Exercise details: Without reproducing any picture, copy the records word for word.

[Data extracted from a collection]
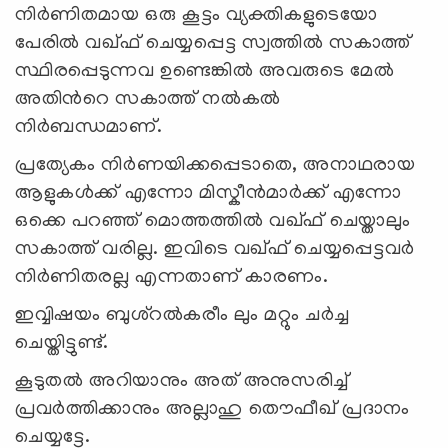
നിര്‍ണിതമായ ഒരു കൂട്ടം വ്യക്തികളുടെയോ
പേരില്‍ വഖ്ഫ് ചെയ്യപ്പെട്ട സ്വത്തില്‍ സകാത്ത്
സ്ഥിരപ്പെടുന്നവ ഉണ്ടെങ്കില്‍ അവരുടെ മേല്‍
അതിന്‍റെ സകാത്ത് നല്‍കല്‍
നിര്‍ബന്ധമാണ്.
പ്രത്യേകം നിര്‍ണയിക്കപ്പെടാതെ, അനാഥരായ
ആളുകള്‍ക്ക് എന്നോ മിസ്കീന്‍മാര്‍ക്ക് എന്നോ
ഒക്കെ പറഞ്ഞ് മൊത്തത്തില്‍ വഖ്ഫ് ചെയ്താലും
സകാത്ത് വരില്ല. ഇവിടെ വഖ്ഫ് ചെയ്യപ്പെട്ടവര്‍
നിര്‍ണിതരല്ല എന്നതാണ് കാരണം.
ഇവ്വിഷയം ബുശ്റല്‍കരീം ലും മറ്റും ചര്‍ച്ച
ചെയ്തിട്ടുണ്ട്.
കൂടുതല്‍ അറിയാനും അത് അനുസരിച്ച്
പ്രവര്‍ത്തിക്കാനും അല്ലാഹു തൌഫീഖ് പ്രദാനം
ചെയ്യട്ടേ.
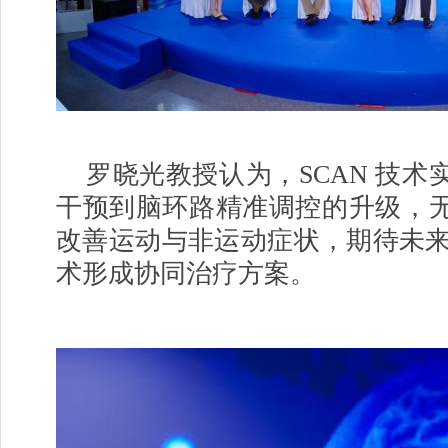
罗晓光教授认为，SCAN 技术
干预到脑环路精准调控的升级，
改善运动与非运动症状，期待未来与
术形成协同治疗方案。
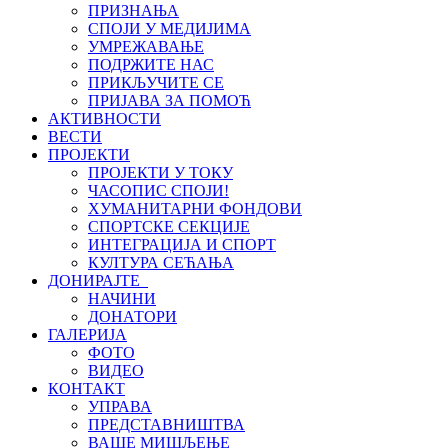
ПРИЗНАЊА
СПОЈИ У МЕДИЈИМА
УМРЕЖАВАЊЕ
ПОДРЖИТЕ НАС
ПРИКЉУЧИТЕ СЕ
ПРИЈАВА ЗА ПОМОЋ
АКТИВНОСТИ
ВЕСТИ
ПРОЈЕКТИ
ПРОЈЕКТИ У ТОКУ
ЧАСОПИС СПОЈИ!
ХУМАНИТАРНИ ФОНДОВИ
СПОРТСКЕ СЕКЦИЈЕ
ИНТЕГРАЦИЈА И СПОРТ
КУЛТУРА СЕЋАЊА
ДОНИРАЈТЕ
НАЧИНИ
ДОНАТОРИ
ГАЛЕРИЈА
ФОТО
ВИДЕО
КОНТАКТ
УПРАВА
ПРЕДСТАВНИШТВА
ВАШЕ МИШЉЕЊЕ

Response:
നിര്‍ണിതമായ ഒരു കൂട്ടം വ്യക്തികളുടെയോ
പേരില്‍ വഖ്ഫ് ചെയ്യപ്പെട്ട സ്വത്തില്‍ സകാത്ത്
സ്ഥിരപ്പെടുന്നവ ഉണ്ടെങ്കില്‍ അവരുടെ മേല്‍
അതിന്‍റെ സകാത്ത് നല്‍കല്‍
നിര്‍ബന്ധമാണ്.
പ്രത്യേകം നിര്‍ണയിക്കപ്പെടാതെ, അനാഥരായ
ആളുകള്‍ക്ക് എന്നോ മിസ്കീന്‍മാര്‍ക്ക് എന്നോ
ഒക്കെ പറഞ്ഞ് മൊത്തത്തില്‍ വഖ്ഫ് ചെയ്താലും
സകാത്ത് വരില്ല. ഇവിടെ വഖ്ഫ് ചെയ്യപ്പെട്ടവര്‍
നിര്‍ണിതരല്ല എന്നതാണ് കാരണം.
ഇവ്വിഷയം ബുശ്റല്‍കരീം ലും മറ്റും ചര്‍ച്ച
ചെയ്തിട്ടുണ്ട്.
കൂടുതല്‍ അറിയാനും അത് അനുസരിച്ച്
പ്രവര്‍ത്തിക്കാനും അല്ലാഹു തൌഫീഖ് പ്രദാനം
ചെയ്യട്ടേ.
罗晓光教授认为，SCAN 技术
干预到脑环路精准调控的升级，
改善运动与非运动症状，期待未来与
术形成协同治疗方案。
ПРИЗНАЊА
СПОЈИ У МЕДИЈИМА
УМРЕЖАВАЊЕ
ПОДРЖИТЕ НАС
ПРИКЉУЧИТЕ СЕ
ПРИЈАВА ЗА ПОМОЋ
АКТИВНОСТИ
ВЕСТИ
ПРОЈЕКТИ
ПРОЈЕКТИ У ТОКУ
ЧАСОПИС СПОЈИ!
ХУМАНИТАРНИ ФОНДОВИ
СПОРТСКЕ СЕКЦИЈЕ
ИНТЕГРАЦИЈА И СПОРТ
КУЛТУРА СЕЋАЊА
ДОНИРАЈТЕ
НАЧИНИ
ДОНАТОРИ
ГАЛЕРИЈА
ФОТО
ВИДЕО
КОНТАКТ
УПРАВА
ПРЕДСТАВНИШТВА
ВАШЕ МИШЉЕЊЕ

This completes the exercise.